Ici l’atelier D : comment composer une peinture ? Un tableau est-il nécessairement orienté ? Utiliser la grille, définir un vocabulaire formel, inventer des opérations plastiques. En ressources, les réponses à ces questionnements de Piet Mondrian, Theo van Doesburg, Richard-Paul Lohse, François Morellet, Geneviève Asse ou encore Vera Molnar.



Que se passe-t-il pour la peinture, ou la sculpture, lorsque l’artiste ne veut plus représenter la réalité, ou n’a plus besoin de la représenter, dans des formes perçues, imitatives ou déformées ?

De ce questionnement global devaient découler des questions concrètes pour les premières générations d’artistes concernés : que faire et comment, si l’on veut tout de même œuvrer dans le domaine des arts plastiques, en se débarrassant de la figuration et de ses ruses ?
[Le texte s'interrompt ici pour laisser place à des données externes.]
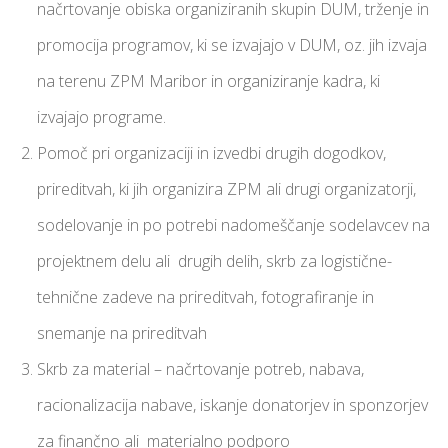
načrtovanje obiska organiziranih skupin DUM, trženje in
promocija programov, ki se izvajajo v DUM, oz. jih izvaja
na terenu ZPM Maribor in organiziranje kadra, ki
izvajajo programe.
Pomoč pri organizaciji in izvedbi drugih dogodkov,
prireditvah, ki jih organizira ZPM ali drugi organizatorji,
sodelovanje in po potrebi nadomeščanje sodelavcev na
projektnem delu ali drugih delih, skrb za logistične-
tehnične zadeve na prireditvah, fotografiranje in
snemanje na prireditvah
Skrb za material – načrtovanje potreb, nabava,
racionalizacija nabave, iskanje donatorjev in sponzorjev
za finančno ali materialno podporo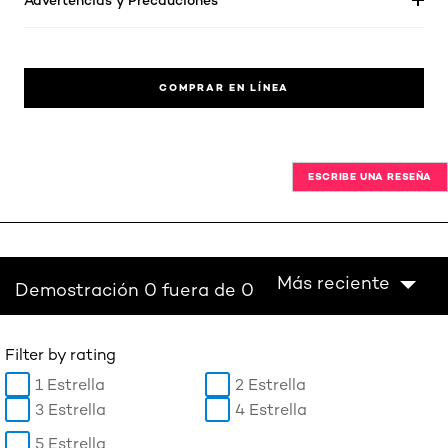
COMPRAR EN LÍNEA
ESCRIBE UNA RESEÑA
Más reciente
Demostración 0 fuera de 0
Filter by rating
1 Estrella
2 Estrella
3 Estrella
4 Estrella
5 Estrella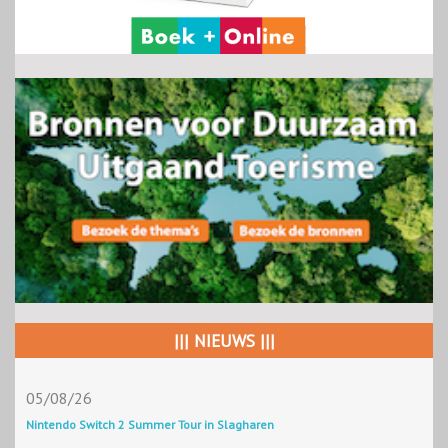
||| NIEUWS |||
05/08/26
Nintendo Switch 2 Summer Tour in Slagharen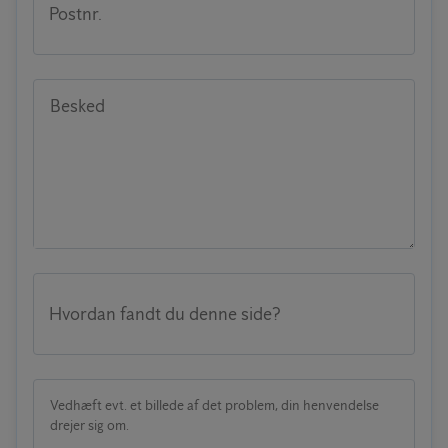
Postnr.
Besked
Hvordan fandt du denne side?
Vedhæft evt. et billede af det problem, din henvendelse
drejer sig om.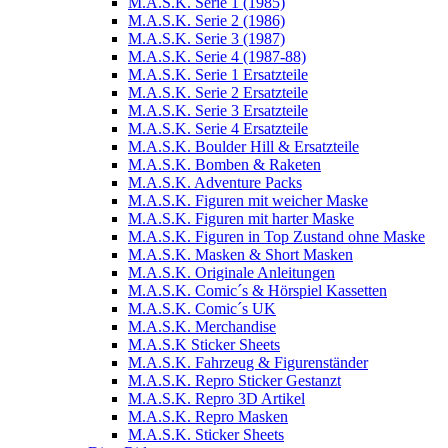
M.A.S.K. Serie 1 (1985)
M.A.S.K. Serie 2 (1986)
M.A.S.K. Serie 3 (1987)
M.A.S.K. Serie 4 (1987-88)
M.A.S.K. Serie 1 Ersatzteile
M.A.S.K. Serie 2 Ersatzteile
M.A.S.K. Serie 3 Ersatzteile
M.A.S.K. Serie 4 Ersatzteile
M.A.S.K. Boulder Hill & Ersatzteile
M.A.S.K. Bomben & Raketen
M.A.S.K. Adventure Packs
M.A.S.K. Figuren mit weicher Maske
M.A.S.K. Figuren mit harter Maske
M.A.S.K. Figuren in Top Zustand ohne Maske
M.A.S.K. Masken & Short Masken
M.A.S.K. Originale Anleitungen
M.A.S.K. Comic´s & Hörspiel Kassetten
M.A.S.K. Comic´s UK
M.A.S.K. Merchandise
M.A.S.K Sticker Sheets
M.A.S.K. Fahrzeug & Figurenständer
M.A.S.K. Repro Sticker Gestanzt
M.A.S.K. Repro 3D Artikel
M.A.S.K. Repro Masken
M.A.S.K. Sticker Sheets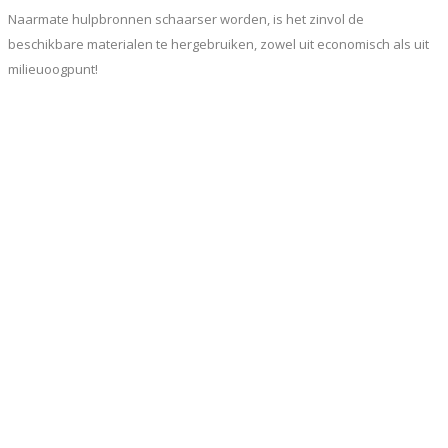
Naarmate hulpbronnen schaarser worden, is het zinvol de
beschikbare materialen te hergebruiken, zowel uit economisch als uit
milieuoogpunt!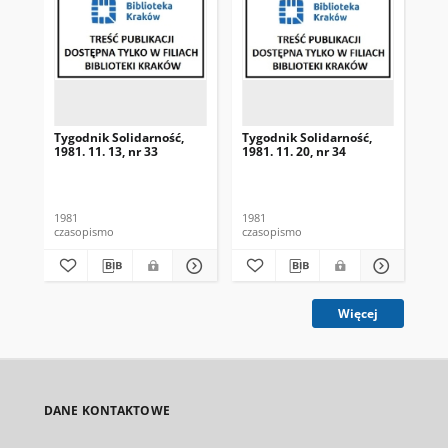
Tygodnik Solidarność,
Tygodnik Solidarność,
Tyg
1981. 11. 13, nr 33
1981. 11. 20, nr 34
198
1981
1981
198
czasopismo
czasopismo
cza
Więcej
DANE KONTAKTOWE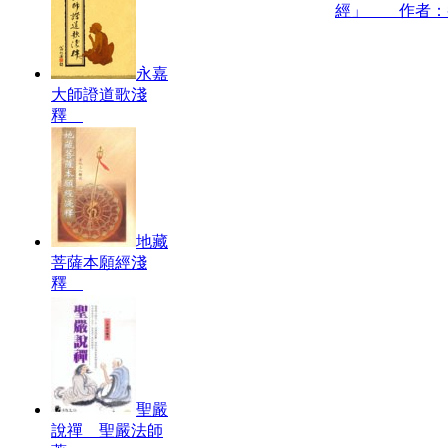
經」 作者：
永嘉
大師證道歌淺
釋
地藏
菩薩本願經淺
釋
聖嚴
說禪 聖嚴法師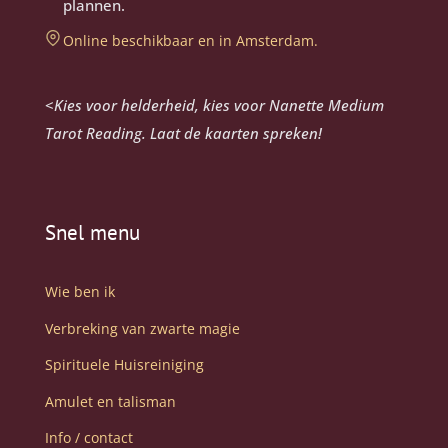
plannen.
Online beschikbaar en in Amsterdam.
<
Kies voor helderheid, kies voor Nanette Medium
Tarot Reading. Laat de kaarten spreken!
Snel menu
Wie ben ik
Verbreking van zwarte magie
Spirituele Huisreiniging
Amulet en talisman
Info / contact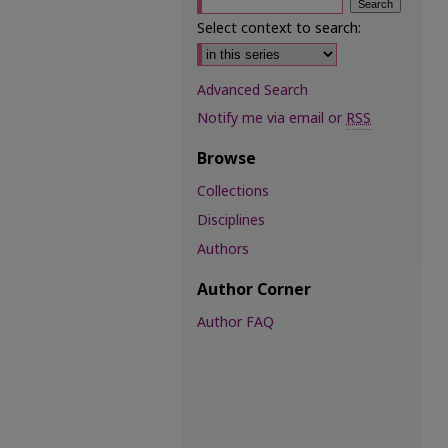
Select context to search:
Advanced Search
Notify me via email or
RSS
Browse
Collections
Disciplines
Authors
Author Corner
Author FAQ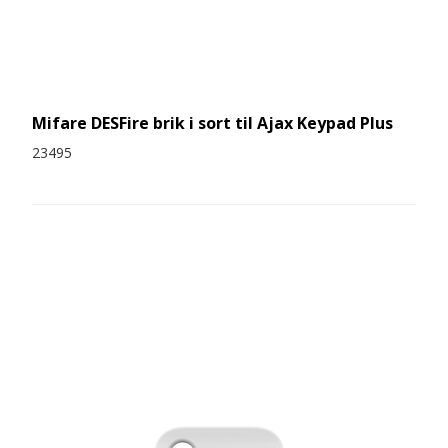
Mifare DESFire brik i sort til Ajax Keypad Plus
23495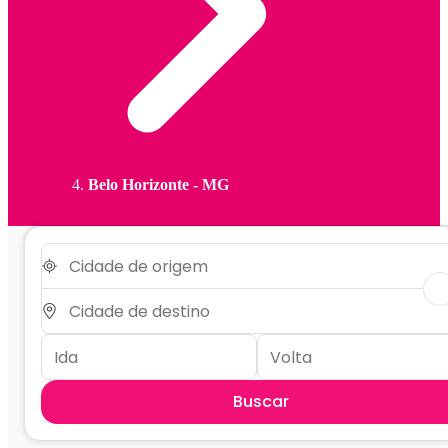
Belo Horizonte - MG
Buscar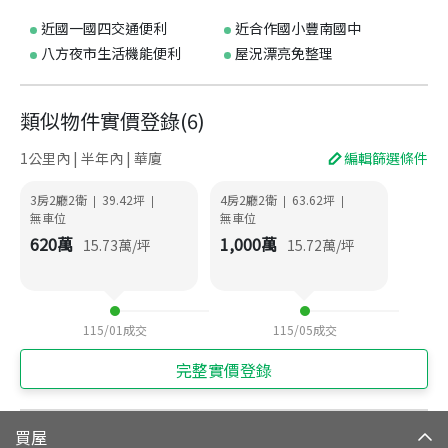
近國一國四交通便利
近合作國小豐南國中
八方夜市生活機能便利
屋況漂亮免整理
類似物件實價登錄
(
6
)
1公里內 | 半年內 | 華廈
編輯篩選條件
3房2廳2衛
39.42
坪
4房2廳2衛
63.62
坪
|
|
|
|
無車位
無車位
620
萬
1,000
萬
15.73
萬/坪
15.72
萬/坪
115/01
成交
115/05
成交
完整實價登錄
買屋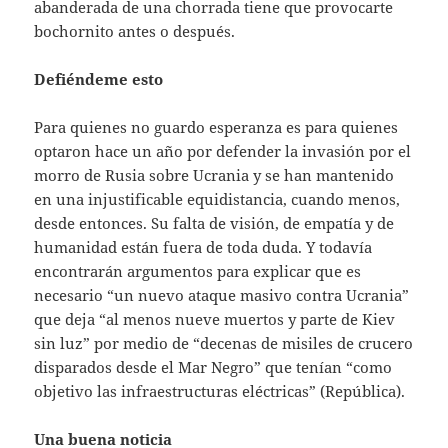
abanderada de una chorrada tiene que provocarte
bochornito antes o después.
Defiéndeme esto
Para quienes no guardo esperanza es para quienes
optaron hace un año por defender la invasión por el
morro de Rusia sobre Ucrania y se han mantenido
en una injustificable equidistancia, cuando menos,
desde entonces. Su falta de visión, de empatía y de
humanidad están fuera de toda duda. Y todavía
encontrarán argumentos para explicar que es
necesario “un nuevo ataque masivo contra Ucrania”
que deja “al menos nueve muertos y parte de Kiev
sin luz” por medio de “decenas de misiles de crucero
disparados desde el Mar Negro” que tenían “como
objetivo las infraestructuras eléctricas” (República).
Una buena noticia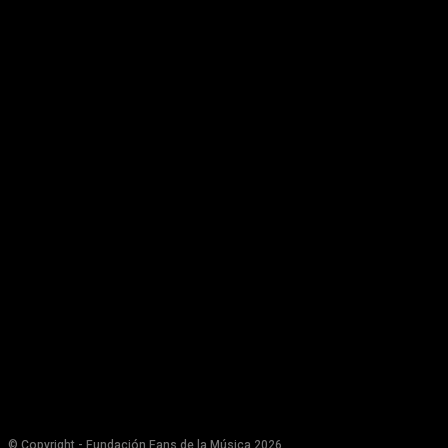
© Copyright - Fundación Fans de la Música 2026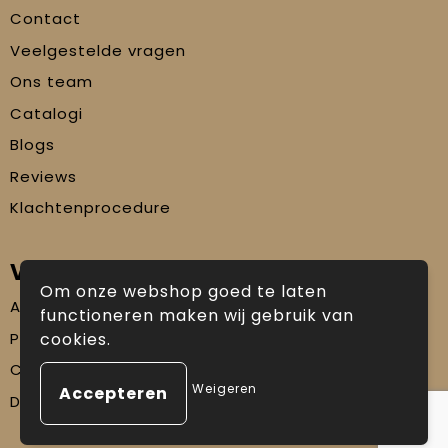
Contact
Veelgestelde vragen
Ons team
Catalogi
Blogs
Reviews
Klachtenprocedure
Veilig winkelen
Om onze webshop goed te laten
Algemene voorwaarden
functioneren maken wij gebruik van
Privacyverklaring
cookies.
Cookiebeleid
Weigeren
Disclaimer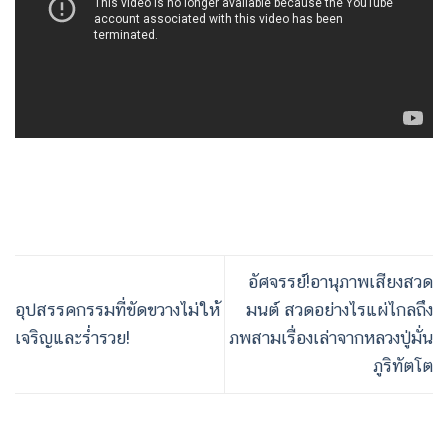
อัศจรรย์!อานุภาพเสียงสวด
อุปสรรคกรรมที่ขัดขวางไม่ให้
มนต์ สวดอย่างไรแผ่ไกลถึง
เจริญและร่ำรวย!
ภพสามเรื่องเล่าจากหลวงปู่มั่น
ภูริทัตโต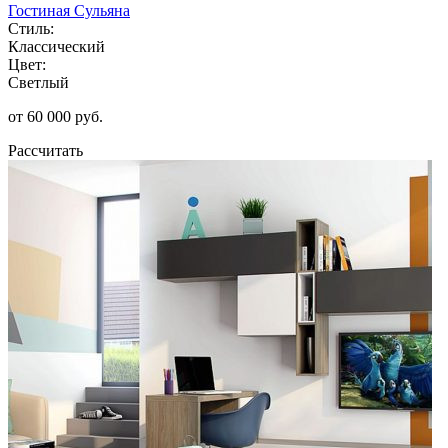
Гостиная Сульяна
Стиль:
Классический
Цвет:
Светлый
от 60 000 руб.
Рассчитать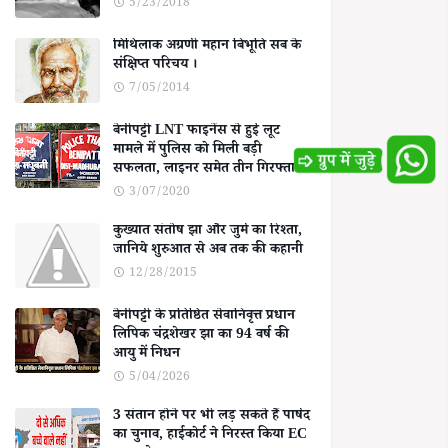
5/23/2018
मिथिलाक अग्रणी महान बिभूति सब के
संक्षिप्त परिचय ।
7/05/2014
बेनीपट्टी LNT फाइनेंस से हुई लूट
मामले में पुलिस को मिली बड़ी
सफलता, लाइनर समेत तीन गिरफ्तार
3/07/2020
कुख्यात संतोष झा और जुर्म का रिश्ता,
जानिये शुरुआत से अब तक की कहानी
12/28/2015
बेनीपट्टी के प्रतिष्ठित सेवानिवृत्त प्रधान
लिपिक चंद्रशेखर झा का 94 वर्ष की
आयु में निधन
5/04/2026
3 संतान होने पर भी लड़ सकते हैं पार्षद
का चुनाव, हाईकोर्ट ने निरस्त किया EC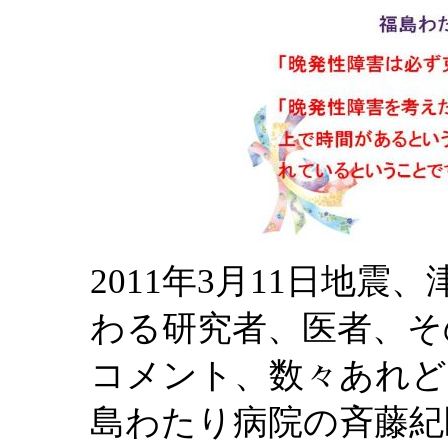
2011年3月11日地
わる研究者、医者、そ
コメント、数々あれど
島わたり病院の斉藤紀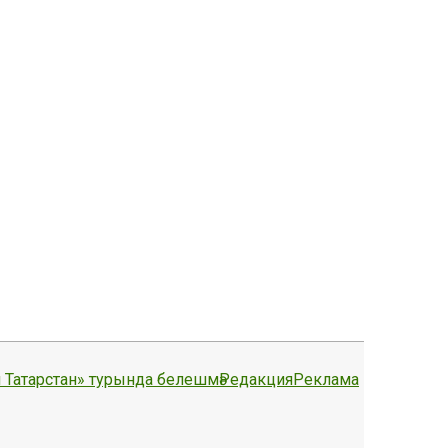
 Татарстан» турында белешмә
Редакция
Реклама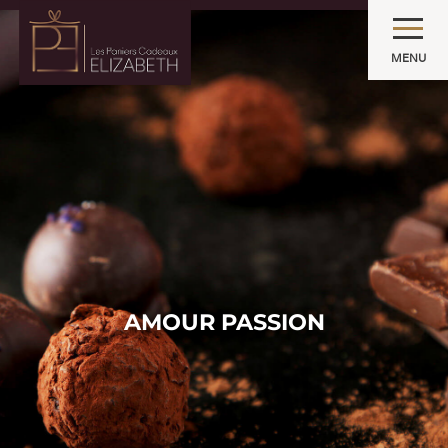
MENU
AMOUR PASSION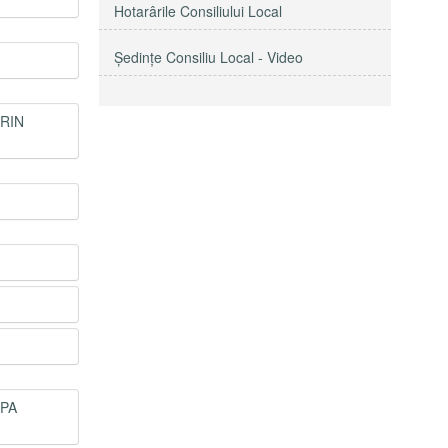
Hotarârile Consiliului Local
Şedinţe Consiliu Local - Video
PRIN
UPA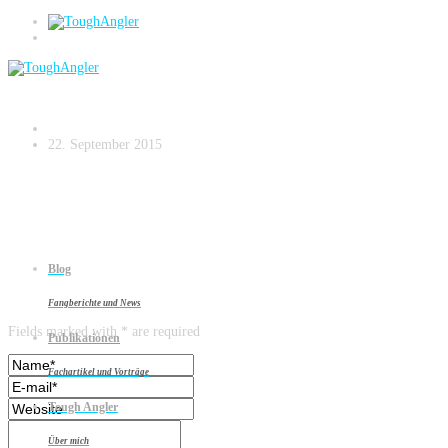
HIG_3304
22. September 2015
Blog
Leave a reply
Fangberichte und News
Fields marked with * are required
Publikationen
Fachartikel und Vorträge
Tough Angler
Über mich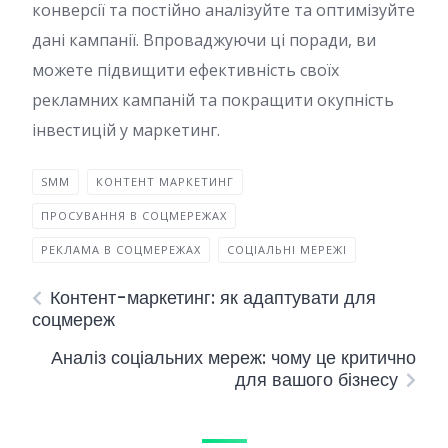
конверсії та постійно аналізуйте та оптимізуйте
дані кампанії. Впроваджуючи ці поради, ви
можете підвищити ефективність своїх
рекламних кампаній та покращити окупність
інвестицій у маркетинг.
SMM
КОНТЕНТ МАРКЕТИНГ
ПРОСУВАННЯ В СОЦМЕРЕЖАХ
РЕКЛАМА В СОЦМЕРЕЖАХ
СОЦІАЛЬНІ МЕРЕЖІ
Контент-маркетинг: як адаптувати для
соцмереж
Аналіз соціальних мереж: чому це критично
для вашого бізнесу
Les questions sont différentes pour les artistes d’aujourd’hui. Le « que faire et comment ? » reste de mise, mais il faut tenir compte de ce qu’ont fait les générations précédentes. Les solutions plastiques qu’elles auront inventées apparaissent tels des acquis, d’un côté, mais de l’autre comme de nouvelles sources de questionnement.

Dans les 8 ateliers proposés, les visiteurs construisent leur pratique plastique et leur réflexion esthétique, à partir de l’expérimentation de procédés inventés par des artistes pour répondre aux questions soulevées précédemment. Ces procédés sont nombreux et variés. Nous en avons retenu quelques-uns parce qui nous semblent exemplaires (la grille, le vocabulaire géométrique, la répétition, le frottage…).

Une documentation propose un répertoire de gestes artistiques singuliers. Des ressources permettent de comprendre les raisons pour lesquelles ils apparaissent et pourquoi ils sont ensuite repris par les générations suivantes. Des médiateurs sont présents pour aider les visiteurs qui le souhaitent.

Un parcours se développe ainsi qui n’épuise pas le sujet, mais qui permet de relayer auprès visiteurs des questionnements actuels, susceptibles d’éclaircir leur perception à propos des artistes présentés à la galerie, mais aussi à propos du Minimalisme, du GRAV, de BMPT ou encore de Support-Surface.

Un dispositif pédagogique est fourni aux enseignants et aux accompagnateurs pour leur permettre de préparer la visite et de l’exploiter ensuite en relation avec des objectifs de formation.

Les artistes de l’exposition « variables et provisoires » complètent l’ensemble avec des suggestions de recherche actuelles pour élargir les champs ouverts par artistes du XXe siècle.

Atelier G : quels liens établir entre les idées de sculpture, d’architecture, d’espace public et d’espace privé ?



Ateliers A et B : et si l’on ne représente plus le réel, alors que peindre et comment ? Les empreintes, les traces, le masquage.